*** Opening EXERCISE MATERIALS ***

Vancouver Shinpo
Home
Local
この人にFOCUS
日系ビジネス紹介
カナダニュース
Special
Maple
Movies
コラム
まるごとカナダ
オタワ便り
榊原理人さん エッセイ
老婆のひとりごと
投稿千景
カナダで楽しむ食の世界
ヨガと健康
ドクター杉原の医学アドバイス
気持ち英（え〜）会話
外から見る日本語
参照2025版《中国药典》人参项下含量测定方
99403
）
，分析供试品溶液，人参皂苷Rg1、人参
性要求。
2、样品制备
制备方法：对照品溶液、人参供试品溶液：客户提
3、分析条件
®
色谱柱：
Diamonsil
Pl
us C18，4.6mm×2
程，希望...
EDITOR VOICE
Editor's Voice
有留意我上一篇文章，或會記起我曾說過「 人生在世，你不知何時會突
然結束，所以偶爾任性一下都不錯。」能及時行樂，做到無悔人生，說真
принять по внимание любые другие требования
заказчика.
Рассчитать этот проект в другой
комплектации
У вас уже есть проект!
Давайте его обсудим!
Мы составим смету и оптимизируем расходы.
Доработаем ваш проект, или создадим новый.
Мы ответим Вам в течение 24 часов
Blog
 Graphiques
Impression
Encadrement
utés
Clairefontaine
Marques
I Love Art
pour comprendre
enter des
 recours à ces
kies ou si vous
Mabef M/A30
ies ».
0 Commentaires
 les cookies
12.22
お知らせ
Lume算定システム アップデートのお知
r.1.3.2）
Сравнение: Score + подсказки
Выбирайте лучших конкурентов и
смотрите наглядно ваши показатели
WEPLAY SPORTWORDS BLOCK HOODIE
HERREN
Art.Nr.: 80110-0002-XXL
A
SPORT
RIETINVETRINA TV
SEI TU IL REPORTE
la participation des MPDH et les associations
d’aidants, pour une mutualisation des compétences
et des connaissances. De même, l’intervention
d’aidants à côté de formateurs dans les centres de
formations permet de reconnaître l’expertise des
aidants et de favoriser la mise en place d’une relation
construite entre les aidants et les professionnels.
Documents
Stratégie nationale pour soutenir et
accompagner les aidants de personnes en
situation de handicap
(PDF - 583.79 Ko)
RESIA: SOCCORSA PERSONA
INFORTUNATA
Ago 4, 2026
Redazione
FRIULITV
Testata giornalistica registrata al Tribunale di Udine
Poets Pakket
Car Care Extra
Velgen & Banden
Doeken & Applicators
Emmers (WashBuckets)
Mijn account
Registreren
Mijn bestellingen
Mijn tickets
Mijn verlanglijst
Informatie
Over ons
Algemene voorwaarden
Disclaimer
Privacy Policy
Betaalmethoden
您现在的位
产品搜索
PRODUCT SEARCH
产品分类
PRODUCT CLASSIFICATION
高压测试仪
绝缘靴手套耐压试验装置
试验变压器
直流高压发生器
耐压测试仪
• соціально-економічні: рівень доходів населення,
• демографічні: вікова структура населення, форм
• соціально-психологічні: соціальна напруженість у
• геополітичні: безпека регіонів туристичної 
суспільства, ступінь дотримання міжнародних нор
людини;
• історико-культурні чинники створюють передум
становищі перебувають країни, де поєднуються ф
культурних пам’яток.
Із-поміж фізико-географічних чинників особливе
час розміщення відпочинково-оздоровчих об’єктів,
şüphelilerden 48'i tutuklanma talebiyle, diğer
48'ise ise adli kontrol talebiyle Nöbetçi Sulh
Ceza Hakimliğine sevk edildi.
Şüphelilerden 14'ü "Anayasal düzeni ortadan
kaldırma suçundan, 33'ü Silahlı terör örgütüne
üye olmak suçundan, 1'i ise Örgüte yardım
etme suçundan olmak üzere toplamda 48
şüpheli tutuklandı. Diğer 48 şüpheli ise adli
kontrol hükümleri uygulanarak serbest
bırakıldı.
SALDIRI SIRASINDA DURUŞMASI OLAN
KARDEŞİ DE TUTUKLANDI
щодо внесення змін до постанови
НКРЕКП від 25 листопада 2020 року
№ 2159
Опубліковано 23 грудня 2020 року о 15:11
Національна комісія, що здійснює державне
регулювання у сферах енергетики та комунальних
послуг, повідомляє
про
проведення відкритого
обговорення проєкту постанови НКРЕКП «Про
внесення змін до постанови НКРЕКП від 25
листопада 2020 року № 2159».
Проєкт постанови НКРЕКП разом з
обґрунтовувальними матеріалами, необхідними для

*** Closing EXERCISE MATERIALS ***

# WORK TO COMPLETE:
Everything from the line containing "листопада 2020 року №" through the end of the entries above should be retyped exactly, and nothing else.

# FINAL ANSWER:
листопада 2020 року № 2159».
Проєкт постанови НКРЕКП разом з
обґрунтовувальними матеріалами, необхідними для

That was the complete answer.